The question isn't whether you should commission more research. It's whether you should keep ignoring the dataset that's already on the server.
How to run this in Callmine
Callmine is a layer that sits on top of Gong. It reads your call transcripts and metadata; it never writes to Gong, never modifies a recording, and never changes deal data. Gong remains the system of record. Callmine is the analysis surface.
Here's the end-to-end customer-research workflow most marketing teams run on their first week:
1. Pick the cohort in Gong.
Filter to discovery calls from the last 6 months on closed-won and closed-lost deals, segmented by ICP. A typical filter set: Call type = Discovery, Stage in (Closed-Won, Closed-Lost), Close date = last 180 days, Account segment = Mid-Market (or whichever ICP you're researching this round).
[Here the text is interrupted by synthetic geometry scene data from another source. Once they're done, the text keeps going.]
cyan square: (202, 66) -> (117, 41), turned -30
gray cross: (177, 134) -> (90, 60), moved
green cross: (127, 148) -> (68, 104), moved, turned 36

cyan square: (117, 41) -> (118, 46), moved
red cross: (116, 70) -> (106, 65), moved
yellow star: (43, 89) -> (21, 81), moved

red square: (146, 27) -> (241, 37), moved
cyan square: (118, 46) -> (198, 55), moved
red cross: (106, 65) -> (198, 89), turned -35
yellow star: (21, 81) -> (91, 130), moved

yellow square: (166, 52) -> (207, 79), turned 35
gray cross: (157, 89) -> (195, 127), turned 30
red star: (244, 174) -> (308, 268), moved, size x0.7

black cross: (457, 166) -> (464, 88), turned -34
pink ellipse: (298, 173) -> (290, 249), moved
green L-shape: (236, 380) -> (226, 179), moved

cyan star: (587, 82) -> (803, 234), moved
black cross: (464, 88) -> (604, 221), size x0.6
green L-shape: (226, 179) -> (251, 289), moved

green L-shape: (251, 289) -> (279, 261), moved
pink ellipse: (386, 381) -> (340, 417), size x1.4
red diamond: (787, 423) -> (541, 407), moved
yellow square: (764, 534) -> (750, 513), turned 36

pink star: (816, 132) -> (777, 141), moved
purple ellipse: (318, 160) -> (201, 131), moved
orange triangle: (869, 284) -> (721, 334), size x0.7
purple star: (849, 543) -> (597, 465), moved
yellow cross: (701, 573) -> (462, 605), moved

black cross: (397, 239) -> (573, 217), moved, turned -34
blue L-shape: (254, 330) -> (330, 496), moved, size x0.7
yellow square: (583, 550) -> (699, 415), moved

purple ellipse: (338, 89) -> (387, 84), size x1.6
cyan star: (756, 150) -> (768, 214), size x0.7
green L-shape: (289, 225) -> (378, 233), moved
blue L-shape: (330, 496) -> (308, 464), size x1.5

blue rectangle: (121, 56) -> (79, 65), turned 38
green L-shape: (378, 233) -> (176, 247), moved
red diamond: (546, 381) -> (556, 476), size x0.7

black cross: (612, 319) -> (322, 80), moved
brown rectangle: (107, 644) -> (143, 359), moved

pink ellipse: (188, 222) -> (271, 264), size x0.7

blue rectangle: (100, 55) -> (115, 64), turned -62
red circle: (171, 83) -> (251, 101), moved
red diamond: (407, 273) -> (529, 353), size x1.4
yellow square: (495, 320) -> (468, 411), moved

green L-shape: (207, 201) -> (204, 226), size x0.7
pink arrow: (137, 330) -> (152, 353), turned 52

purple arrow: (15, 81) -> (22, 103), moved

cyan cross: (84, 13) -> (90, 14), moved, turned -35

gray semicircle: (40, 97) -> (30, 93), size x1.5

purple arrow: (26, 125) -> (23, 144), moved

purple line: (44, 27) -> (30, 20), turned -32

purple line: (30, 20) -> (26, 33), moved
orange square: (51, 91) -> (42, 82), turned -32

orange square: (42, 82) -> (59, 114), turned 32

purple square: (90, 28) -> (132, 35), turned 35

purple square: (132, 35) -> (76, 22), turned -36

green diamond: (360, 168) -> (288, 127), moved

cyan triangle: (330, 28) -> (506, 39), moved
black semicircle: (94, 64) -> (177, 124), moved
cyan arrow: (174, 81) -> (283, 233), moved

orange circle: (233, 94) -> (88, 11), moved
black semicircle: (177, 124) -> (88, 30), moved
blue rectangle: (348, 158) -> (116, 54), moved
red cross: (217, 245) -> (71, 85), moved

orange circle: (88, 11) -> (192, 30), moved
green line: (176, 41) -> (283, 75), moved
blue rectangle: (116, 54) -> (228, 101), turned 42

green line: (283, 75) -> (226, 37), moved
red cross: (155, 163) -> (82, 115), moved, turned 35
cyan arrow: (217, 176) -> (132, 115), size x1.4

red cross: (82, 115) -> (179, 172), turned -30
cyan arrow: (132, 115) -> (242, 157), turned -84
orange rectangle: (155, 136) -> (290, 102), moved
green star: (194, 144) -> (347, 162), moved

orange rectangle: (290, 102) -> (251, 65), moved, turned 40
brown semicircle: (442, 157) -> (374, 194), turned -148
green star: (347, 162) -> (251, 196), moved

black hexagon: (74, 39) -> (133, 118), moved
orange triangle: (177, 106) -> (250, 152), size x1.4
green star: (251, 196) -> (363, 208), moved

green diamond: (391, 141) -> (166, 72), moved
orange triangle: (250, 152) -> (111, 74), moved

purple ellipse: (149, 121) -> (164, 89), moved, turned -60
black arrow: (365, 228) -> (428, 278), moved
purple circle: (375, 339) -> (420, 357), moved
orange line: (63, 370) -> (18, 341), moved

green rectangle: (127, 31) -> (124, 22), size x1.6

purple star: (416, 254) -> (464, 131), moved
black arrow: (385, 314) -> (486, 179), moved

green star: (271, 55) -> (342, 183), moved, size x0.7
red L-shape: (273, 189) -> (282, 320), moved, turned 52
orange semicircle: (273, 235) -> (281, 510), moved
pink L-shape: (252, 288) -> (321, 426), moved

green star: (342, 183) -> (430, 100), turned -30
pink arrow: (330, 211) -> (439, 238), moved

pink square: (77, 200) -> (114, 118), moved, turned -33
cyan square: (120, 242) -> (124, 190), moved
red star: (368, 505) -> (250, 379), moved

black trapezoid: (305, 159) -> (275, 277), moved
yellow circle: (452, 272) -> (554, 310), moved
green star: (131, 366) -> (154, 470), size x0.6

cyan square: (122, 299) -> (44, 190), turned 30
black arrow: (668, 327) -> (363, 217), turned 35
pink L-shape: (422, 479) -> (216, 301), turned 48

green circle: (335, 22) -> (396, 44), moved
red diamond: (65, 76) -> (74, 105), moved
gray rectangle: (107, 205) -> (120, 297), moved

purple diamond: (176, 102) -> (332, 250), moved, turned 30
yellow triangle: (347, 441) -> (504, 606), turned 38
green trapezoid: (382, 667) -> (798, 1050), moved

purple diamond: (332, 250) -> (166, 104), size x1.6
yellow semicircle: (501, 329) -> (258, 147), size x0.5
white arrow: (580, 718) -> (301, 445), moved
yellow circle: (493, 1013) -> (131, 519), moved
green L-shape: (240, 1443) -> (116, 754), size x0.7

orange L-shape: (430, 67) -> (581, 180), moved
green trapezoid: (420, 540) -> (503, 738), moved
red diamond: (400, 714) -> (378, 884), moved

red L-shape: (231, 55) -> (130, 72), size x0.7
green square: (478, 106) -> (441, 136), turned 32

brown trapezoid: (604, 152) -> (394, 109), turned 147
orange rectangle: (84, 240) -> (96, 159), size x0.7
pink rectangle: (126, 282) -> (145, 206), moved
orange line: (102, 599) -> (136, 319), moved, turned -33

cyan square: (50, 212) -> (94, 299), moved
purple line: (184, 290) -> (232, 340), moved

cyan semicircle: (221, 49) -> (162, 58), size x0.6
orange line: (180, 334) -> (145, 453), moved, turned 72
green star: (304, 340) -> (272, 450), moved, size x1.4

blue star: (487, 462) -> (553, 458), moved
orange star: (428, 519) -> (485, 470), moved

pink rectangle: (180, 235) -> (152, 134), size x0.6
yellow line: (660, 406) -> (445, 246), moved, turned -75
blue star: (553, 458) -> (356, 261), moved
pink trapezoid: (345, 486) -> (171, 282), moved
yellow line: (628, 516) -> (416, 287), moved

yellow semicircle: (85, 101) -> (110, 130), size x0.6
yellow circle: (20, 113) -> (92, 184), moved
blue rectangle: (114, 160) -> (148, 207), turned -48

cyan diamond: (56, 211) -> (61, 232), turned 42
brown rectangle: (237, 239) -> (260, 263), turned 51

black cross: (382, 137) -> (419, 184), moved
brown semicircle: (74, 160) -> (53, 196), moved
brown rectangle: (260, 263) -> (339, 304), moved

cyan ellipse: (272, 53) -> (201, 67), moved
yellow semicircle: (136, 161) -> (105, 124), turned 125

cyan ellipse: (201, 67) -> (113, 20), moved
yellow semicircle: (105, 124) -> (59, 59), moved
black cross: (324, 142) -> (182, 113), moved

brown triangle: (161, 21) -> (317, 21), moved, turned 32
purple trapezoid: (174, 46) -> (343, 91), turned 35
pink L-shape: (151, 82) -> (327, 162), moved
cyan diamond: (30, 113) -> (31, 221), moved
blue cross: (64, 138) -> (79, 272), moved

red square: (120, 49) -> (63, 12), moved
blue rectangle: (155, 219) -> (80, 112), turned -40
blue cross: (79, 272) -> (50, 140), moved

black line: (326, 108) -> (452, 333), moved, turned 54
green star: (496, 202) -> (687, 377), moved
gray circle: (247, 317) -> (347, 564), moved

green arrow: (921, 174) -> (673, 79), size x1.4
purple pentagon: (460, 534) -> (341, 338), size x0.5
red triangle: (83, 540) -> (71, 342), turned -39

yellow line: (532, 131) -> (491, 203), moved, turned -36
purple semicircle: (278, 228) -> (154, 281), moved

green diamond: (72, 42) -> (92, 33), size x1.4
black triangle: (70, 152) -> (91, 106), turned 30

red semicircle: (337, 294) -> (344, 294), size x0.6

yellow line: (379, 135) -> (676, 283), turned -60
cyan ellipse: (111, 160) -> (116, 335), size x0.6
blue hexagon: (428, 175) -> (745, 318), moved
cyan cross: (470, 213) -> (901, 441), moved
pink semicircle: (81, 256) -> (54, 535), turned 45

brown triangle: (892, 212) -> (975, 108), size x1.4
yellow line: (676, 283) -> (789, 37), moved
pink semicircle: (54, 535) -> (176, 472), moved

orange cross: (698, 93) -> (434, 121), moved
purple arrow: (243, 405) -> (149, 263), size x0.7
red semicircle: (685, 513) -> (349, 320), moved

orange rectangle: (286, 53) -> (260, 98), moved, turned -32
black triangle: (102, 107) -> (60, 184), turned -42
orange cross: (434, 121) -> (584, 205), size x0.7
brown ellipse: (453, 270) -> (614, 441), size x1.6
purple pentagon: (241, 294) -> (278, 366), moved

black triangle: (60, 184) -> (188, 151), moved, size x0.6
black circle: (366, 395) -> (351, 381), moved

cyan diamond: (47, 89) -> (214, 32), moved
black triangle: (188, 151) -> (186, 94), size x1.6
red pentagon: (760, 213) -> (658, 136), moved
This filter lives in Gong; Callmine reads whichever Gong call set you point it at.
2. Run the saved "Customer Research Synthesis" template. This is a reusable Callmine template scoped to VoC work. The prompt:
Read every call in this cohort and extract: (a) the top 5–7 pain themes, ranked by frequency, with a buyer quote for each; (b) the explicit decision criteria buyers named when comparing vendors; (c) verbatim buyer language describing the problem, in the buyer's own words — no paraphrasing; (d) every comparison alternative or competitor mentioned, with the context in which it came up. For each theme, attach 3–5 timestamped evidence quotes pulled directly from the calls.
3. Output lands in two formats. A themes report (narrative synthesis with quotes inline) and a verbatim CSV (every quoted excerpt with deal ID, account name, call timestamp, theme tag). Export to Notion for the report, Slack for the daily digest, or Google Sheets for the raw verbatim corpus that messaging and brand can pull from. The raw audio and the source of record stay in Gong; only the analysis output lives in Callmine.
4. Rerun monthly on the same prompt. Because the prompt is held constant and the cohort filter is reusable, month 2 is a one-click rerun on the next 30 days of calls. That's how a quarterly persona refresh becomes a monthly pulse — same input, same prompt, comparable output across periods.
Callmine is a read-only layer on top of Gong. Your Gong administrator's permissions, retention rules, and recording policies are unaffected. The work that previously took a six-week interview project ships in days, on a dataset you already own.
FAQ
Can sales calls be used for customer research?
Yes. Sales calls contain direct buyer language, objections, pain points, desired outcomes, and decision criteria. Read with consistent criteria across a full cohort, they function as a continuously refreshed VoC dataset — bigger sample size and more recent than any interview program, on data you already own.
How are sales calls different from customer interviews?
Customer interviews are planned, guided by a researcher, and produce reflective answers from a small sample. Sales calls are live buyer conversations where prospects describe pains, push back on value, name competitors, and articulate decision criteria under buying pressure. The signal type is different: interviews capture what buyers wish they cared about; sales calls capture what actually moved them.
What can product marketers learn from sales calls?
Buyer pains in the buyer's own language, messaging resonance (and where it bounces off), recurring objections, competitor mentions and how the comparison is framed, feature requests grounded in real use cases, segment differences across ICP, and language drift over time. All of this is recoverable from the call corpus with a single repeatable prompt.
Why analyze many sales calls instead of a few interviews?
A handful of interviews surfaces anecdotes; patterns become reliable across dozens or hundreds of calls. The defensibility of a VoC finding is a function of sample size and recency, not interview craft — which is why running across every discovery call in the period beats a sampled interview program for most operational research questions.